The human body is typically 7.5 head heights tall (8 head for royalty or superheroes in drawings, oddly enough). And, since most of us are drawing humanoid or anthro characters, I would stick close to that ideal. You've got a little more wiggle room with anthro characters, but I wouldn't make them shorter than 6.5 heads or taller than 8 heads, otherwise it gets too off-putting.
If you're working with canine non-anthros, the head to body would be something like ~3.5 heads long from snout to rump, a few more lengths for cats (~6), Horses (~5). Of course, this is a thread for anthro characters, but that might be helpful for a plausible length of the head for those anthros.
There's an entire thread already on the subject.
Luckily, I have the advantage of blaming that goof on my noobitude.
EDIT: doesn't explain why I didn't see it in the stickies, though. Hahaha
Humans have a natural curvature to our spines. It's curved this way for optimum balance and weight distribution.
In a plantigrade furry, nothing changes, except for the addition of a tail. Since he's already perfectly balanced, the tail (which is an extension of the spine) would be purely cosmetic.
But with this spine curvature in a digitigrade furry, he's totally off balance, and in danger of falling on his face, even with his tail held outward for balance.
Because he's got the lower leg structure of a quadrupedal animal, he'd have to have the same spine curvature to keep himself balanced. With his spine arched outward, his centre of gravity is pushed back over his hips, rather than over his knees.
Even in this case, his tail would still likely be used for balance, and so it would also be more compact and dense than it might be normally.
Can I make a technical correction to one of the arguments about feet? Let's see, somewhere around this....
A digitigrade furry's center of gravity doesn't strictly need to center over the knees or hips, but if it's intended to be a balanced pose then the center of gravity must be centered over the toes, the points which actually contact the ground. If this is the case then the posture is balanced, by definition, regardless of all other arguments.
And of course, just because a digitigrade furry has the lower legs resembling an animal's doesn't mandate him to have the spinal curvature of one. After all, animal spines are optimized for horizontal orientation, and the furry is vertically oriented. The only good references we have for vertically oriented spines are ... well, us homo sapiens.
"Awkward" and "off-balance" are not, technically speaking, the same thing. But yes, an upright subject's center of mass tends to settle around the waist/hip area (insert obesity jokes here), so the hips are a useful guide as to where to place the toes. Visualize a straight line from the hip to the ground, and that's where the leg+foot starts and ends, regardless of digitigrade or plantigrade.The design is still horribly flawed, though. It's all fine to have the centre of balance above the toes, but if the toes are forward of the hips, as they'll tend to be at that sort of stance, the character is off-balance all over again.

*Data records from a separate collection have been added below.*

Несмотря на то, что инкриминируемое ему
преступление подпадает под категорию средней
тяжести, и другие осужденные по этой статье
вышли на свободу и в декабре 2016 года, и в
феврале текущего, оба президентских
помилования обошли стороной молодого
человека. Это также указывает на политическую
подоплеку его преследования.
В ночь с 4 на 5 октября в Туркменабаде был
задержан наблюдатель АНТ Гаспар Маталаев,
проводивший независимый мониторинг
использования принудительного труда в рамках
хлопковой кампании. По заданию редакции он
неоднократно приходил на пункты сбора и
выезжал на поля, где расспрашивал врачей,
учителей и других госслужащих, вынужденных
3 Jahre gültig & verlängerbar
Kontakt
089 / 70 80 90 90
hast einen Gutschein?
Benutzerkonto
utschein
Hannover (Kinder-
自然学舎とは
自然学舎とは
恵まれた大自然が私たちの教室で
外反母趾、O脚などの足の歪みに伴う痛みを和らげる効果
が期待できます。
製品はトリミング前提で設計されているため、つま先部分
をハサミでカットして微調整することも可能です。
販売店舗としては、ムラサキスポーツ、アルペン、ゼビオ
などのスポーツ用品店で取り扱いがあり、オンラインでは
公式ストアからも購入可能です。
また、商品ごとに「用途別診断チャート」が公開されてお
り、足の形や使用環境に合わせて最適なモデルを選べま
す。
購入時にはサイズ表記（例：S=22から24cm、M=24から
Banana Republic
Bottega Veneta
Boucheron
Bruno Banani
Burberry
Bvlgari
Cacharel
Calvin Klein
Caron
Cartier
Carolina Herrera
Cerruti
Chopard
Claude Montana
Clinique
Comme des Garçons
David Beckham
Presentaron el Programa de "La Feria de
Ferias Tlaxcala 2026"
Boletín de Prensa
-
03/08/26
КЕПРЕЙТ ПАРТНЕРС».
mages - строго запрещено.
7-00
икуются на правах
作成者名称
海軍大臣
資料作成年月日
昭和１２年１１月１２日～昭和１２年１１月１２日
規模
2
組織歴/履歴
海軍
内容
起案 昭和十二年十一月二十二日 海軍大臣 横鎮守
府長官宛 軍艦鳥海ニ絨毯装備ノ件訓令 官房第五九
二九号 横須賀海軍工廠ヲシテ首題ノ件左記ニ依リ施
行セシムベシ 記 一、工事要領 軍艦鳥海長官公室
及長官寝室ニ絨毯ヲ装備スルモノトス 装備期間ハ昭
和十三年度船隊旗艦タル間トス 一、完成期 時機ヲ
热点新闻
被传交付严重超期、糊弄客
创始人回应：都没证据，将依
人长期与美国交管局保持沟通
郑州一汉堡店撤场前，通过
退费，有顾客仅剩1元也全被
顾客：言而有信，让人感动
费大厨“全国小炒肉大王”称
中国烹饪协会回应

"Awkward" and "off-balance" are not, technically speaking, the same thing. But yes, an upright subject's center of mass tends to settle around the waist/hip area (insert obesity jokes here), so the hips are a useful guide as to where to place the toes. Visualize a straight line from the hip to the ground, and that's where the leg+foot starts and ends, regardless of digitigrade or plantigrade.
And of course, if the creature is standing upright, it's safe to assume their legs will be as fully straightened as possible, to reduce the amount of load the leg muscles must bear to maintain that posture.